» **Task goal**:
Your answer should be one number: how many lines of the records hold the string "nhiều".

» **Information provided**:

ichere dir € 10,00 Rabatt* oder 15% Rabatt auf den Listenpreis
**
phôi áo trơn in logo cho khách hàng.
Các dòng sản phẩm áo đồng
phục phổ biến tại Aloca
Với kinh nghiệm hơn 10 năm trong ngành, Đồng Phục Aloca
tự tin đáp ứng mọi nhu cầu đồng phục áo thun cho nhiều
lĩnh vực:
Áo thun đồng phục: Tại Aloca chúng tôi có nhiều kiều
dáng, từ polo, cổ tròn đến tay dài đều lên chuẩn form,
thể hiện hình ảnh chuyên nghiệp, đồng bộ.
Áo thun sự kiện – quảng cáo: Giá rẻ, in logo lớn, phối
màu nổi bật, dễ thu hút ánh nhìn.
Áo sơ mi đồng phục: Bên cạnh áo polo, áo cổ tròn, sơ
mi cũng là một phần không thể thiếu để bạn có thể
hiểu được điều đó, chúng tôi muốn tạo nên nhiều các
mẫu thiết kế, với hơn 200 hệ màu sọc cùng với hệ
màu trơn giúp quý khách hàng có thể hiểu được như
...
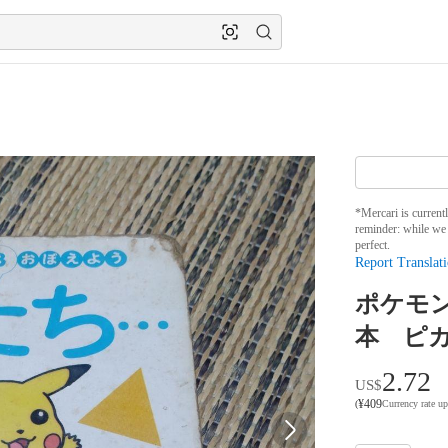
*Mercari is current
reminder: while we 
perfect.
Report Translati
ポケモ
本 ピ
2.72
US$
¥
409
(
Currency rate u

» **Output for this exercise**:
3